Bohaterem naszej analizy będzie główny indeks ryskiej giełdy papierów wartościowych (RSE), czyli OMX Riga, bliżej znany polskiemu inwestorowi jako RIGSE. Historia RSE jest dość krótka, została ona bowiem założona dopiero 7 grudnia 1993 roku. Handel na niej wystartował dwa lata później 25 lipca 1995 roku. W pierwszych latach istnienia inwestorzy spotykali się tylko raz w tygodniu – we wtorki, i obracali papierami wartościowymi w systemie jednolitym. Notowane były wówczas tylko trzy spółki (Kaija, Vitransauto i Rīgas alus) oraz obligacje rządowe. Obecnie giełda w Rydze, razem z m. in. parkietami wileńskim i tallińskim, wchodzi w skład NASDAQ OMX.

Wróćmy jednak do meritum sprawy, czyli do analizy technicznej. Jak już wcześniej wspomniałem, sytuacja panująca na RIGSE jest kiepska. Ciężkie chwile tamtejsi inwestorzy przeżyli w połowie września, kiedy to kurs bardzo dynamicznie zdecydował się wybić ze średniookresowego kanału spadkowego. Szarża niedźwiedzi była tak potężna, że w przeciągu zaledwie kilku tygodni udało im się przesunąć linię frontu z okolic 500 do rejonów 300 punktów (304,15 punktów 8 października).

Byki jednak zebrały siły, zbudowały bastion obronny w postaci formacji objęcia hossy i ruszyły do kontrataku. Oszołomione niedźwiedzie zostały zmuszone do bardzo szybkiego wycofania się z wcześniej zdobytych pozycji. Lecz impet kupujących zdecydowanie osłabł po dotarciu do oporów wyznaczonych przez dwie geometrie. Pierwszą z nich było zniesienie 23,6% impulsu spadkowego od początku tego roku, a drugim 38,2% ruchu zniżkowego z okresu wrzesień – październik.

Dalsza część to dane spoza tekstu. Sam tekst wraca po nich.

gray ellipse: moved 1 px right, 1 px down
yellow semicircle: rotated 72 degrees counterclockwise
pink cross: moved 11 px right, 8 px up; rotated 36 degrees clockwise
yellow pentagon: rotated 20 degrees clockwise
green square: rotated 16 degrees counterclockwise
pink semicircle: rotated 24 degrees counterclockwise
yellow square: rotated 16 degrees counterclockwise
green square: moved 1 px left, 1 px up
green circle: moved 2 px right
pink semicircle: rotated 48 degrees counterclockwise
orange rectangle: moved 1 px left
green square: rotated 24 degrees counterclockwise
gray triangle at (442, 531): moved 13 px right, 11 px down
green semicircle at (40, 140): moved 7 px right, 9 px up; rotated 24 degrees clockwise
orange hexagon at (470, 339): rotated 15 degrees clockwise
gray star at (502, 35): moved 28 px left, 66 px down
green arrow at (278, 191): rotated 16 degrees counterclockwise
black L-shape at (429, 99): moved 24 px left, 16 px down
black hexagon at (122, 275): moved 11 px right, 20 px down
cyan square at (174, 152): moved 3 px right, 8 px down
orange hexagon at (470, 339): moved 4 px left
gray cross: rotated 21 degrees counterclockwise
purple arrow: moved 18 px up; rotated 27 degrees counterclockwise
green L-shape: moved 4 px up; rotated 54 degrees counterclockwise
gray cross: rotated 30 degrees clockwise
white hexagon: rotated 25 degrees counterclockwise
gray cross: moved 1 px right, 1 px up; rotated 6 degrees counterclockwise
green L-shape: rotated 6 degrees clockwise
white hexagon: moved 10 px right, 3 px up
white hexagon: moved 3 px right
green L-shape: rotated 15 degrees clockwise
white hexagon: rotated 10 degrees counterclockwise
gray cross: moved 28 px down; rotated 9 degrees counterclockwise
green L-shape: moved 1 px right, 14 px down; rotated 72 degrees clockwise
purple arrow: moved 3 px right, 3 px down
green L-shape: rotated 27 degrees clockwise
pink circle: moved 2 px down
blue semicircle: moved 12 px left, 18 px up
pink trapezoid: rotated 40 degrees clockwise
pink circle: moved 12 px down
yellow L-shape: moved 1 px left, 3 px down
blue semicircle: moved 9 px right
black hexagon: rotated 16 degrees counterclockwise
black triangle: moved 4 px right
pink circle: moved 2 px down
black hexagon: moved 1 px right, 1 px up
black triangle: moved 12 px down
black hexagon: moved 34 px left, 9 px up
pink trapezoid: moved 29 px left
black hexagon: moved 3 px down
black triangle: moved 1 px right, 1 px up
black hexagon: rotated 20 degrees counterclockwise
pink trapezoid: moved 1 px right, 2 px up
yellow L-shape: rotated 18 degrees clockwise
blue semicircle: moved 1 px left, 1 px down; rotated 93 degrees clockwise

Obecnie kupujący znowu wycofują się w rejony wspomnianego wcześniej bastionu obronnego. Jeżeli podaż zniesie go z powierzchni ziemi, to szanse na rychłą zmianę trendu spadną niemalże do zera. Z kolei jeżeli popyt znowu zaatakuje, wówczas początkowo będzie musiał uporać się on z barierami, o których pisałem powyżej. Gdyby się okazało, że padną one bardzo dynamicznie, wówczas bykom otworzy się droga do kolejnej zapór niedźwiedzi, czyli do okolic 430 – 440 punktów (zniesienia 38,2% impulsu od początku roku oraz 61,8% spadku z okresu wrzesień – październik).